Source information section start

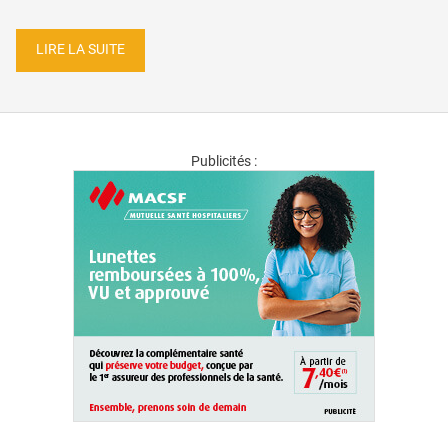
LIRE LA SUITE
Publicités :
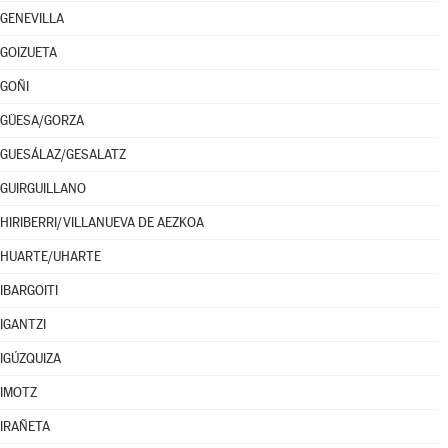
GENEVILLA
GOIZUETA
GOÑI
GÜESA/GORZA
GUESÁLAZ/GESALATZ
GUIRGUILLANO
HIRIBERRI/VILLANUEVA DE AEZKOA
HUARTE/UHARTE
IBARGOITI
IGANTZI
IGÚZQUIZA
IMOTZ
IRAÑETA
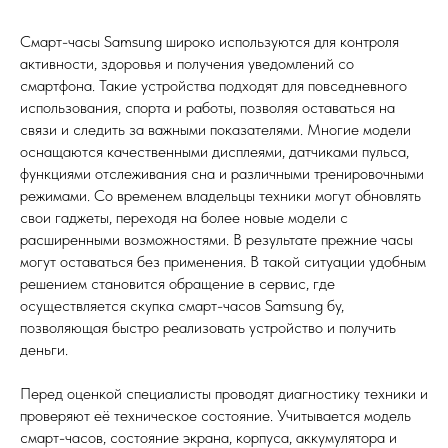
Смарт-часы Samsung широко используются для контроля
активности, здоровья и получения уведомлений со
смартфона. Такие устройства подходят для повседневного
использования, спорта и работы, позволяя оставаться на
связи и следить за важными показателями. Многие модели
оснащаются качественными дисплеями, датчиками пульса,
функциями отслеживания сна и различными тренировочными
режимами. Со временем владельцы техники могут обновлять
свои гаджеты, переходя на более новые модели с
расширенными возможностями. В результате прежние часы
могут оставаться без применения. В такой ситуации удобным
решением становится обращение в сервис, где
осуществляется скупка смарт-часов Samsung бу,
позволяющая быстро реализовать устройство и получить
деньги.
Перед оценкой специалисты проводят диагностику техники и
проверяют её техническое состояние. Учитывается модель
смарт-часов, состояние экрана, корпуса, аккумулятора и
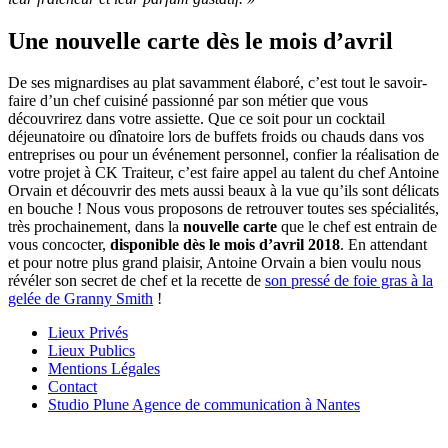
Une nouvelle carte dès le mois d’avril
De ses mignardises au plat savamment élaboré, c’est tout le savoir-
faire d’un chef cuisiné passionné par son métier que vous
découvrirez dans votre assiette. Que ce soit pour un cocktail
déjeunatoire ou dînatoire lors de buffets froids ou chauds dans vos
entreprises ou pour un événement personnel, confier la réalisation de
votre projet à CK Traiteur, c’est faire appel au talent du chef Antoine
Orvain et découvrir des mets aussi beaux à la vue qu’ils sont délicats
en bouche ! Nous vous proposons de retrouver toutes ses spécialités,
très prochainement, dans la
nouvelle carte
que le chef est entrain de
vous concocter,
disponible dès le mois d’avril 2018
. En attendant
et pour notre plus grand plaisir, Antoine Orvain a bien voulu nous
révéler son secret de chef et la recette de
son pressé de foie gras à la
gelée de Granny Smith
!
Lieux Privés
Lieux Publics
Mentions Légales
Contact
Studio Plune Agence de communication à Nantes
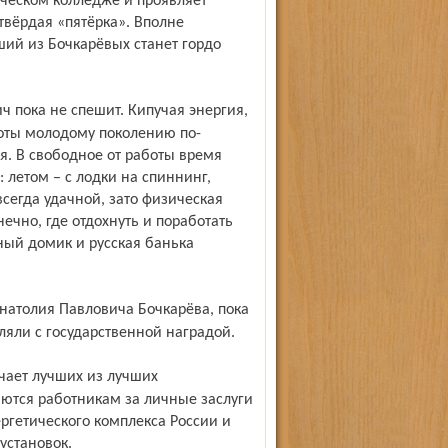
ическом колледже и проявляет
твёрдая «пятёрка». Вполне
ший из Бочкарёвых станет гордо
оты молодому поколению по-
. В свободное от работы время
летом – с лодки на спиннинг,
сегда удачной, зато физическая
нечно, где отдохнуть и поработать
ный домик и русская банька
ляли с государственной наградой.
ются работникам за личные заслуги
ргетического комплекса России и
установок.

Source information section end

Restate all of the data word for word and include no pictures.

**Exercise output:**
LIRE LA SUITE
Publicités :
GENEVILLA
GOIZUETA
GOÑI
GÜESA/GORZA
GUESÁLAZ/GESALATZ
GUIRGUILLANO
HIRIBERRI/VILLANUEVA DE AEZKOA
HUARTE/UHARTE
IBARGOITI
IGANTZI
IGÚZQUIZA
IMOTZ
IRAÑETA
Смарт-часы Samsung широко используются для контроля
активности, здоровья и получения уведомлений со
смартфона. Такие устройства подходят для повседневного
использования, спорта и работы, позволяя оставаться на
связи и следить за важными показателями. Многие модели
оснащаются качественными дисплеями, датчиками пульса,
функциями отслеживания сна и различными тренировочными
режимами. Со временем владельцы техники могут обновлять
свои гаджеты, переходя на более новые модели с
расширенными возможностями. В результате прежние часы
могут оставаться без применения. В такой ситуации удобным
решением становится обращение в сервис, где
осуществляется скупка смарт-часов Samsung бу,
позволяющая быстро реализовать устройство и получить
деньги.
Перед оценкой специалисты проводят диагностику техники и
проверяют её техническое состояние. Учитывается модель
смарт-часов, состояние экрана, корпуса, аккумулятора и
Une nouvelle carte dès le mois d’avril
De ses mignardises au plat savamment élaboré, c’est tout le savoir-
faire d’un chef cuisiné passionné par son métier que vous
découvrirez dans votre assiette. Que ce soit pour un cocktail
déjeunatoire ou dînatoire lors de buffets froids ou chauds dans vos
entreprises ou pour un événement personnel, confier la réalisation de
votre projet à CK Traiteur, c’est faire appel au talent du chef Antoine
Orvain et découvrir des mets aussi beaux à la vue qu’ils sont délicats
en bouche ! Nous vous proposons de retrouver toutes ses spécialités,
très prochainement, dans la
nouvelle carte
que le chef est entrain de
vous concocter,
disponible dès le mois d’avril 2018
. En attendant
et pour notre plus grand plaisir, Antoine Orvain a bien voulu nous
révéler son secret de chef et la recette de
son pressé de foie gras à la
gelée de Granny Smith
!
Lieux Privés
Lieux Publics
Mentions Légales
Contact
Studio Plune Agence de communication à Nantes
ическом колледже и проявляет
твёрдая «пятёрка». Вполне
ший из Бочкарёвых станет гордо
оты молодому поколению по-
. В свободное от работы время
летом – с лодки на спиннинг,
сегда удачной, зато физическая
нечно, где отдохнуть и поработать
ный домик и русская банька
ляли с государственной наградой.
ются работникам за личные заслуги
ргетического комплекса России и
установок.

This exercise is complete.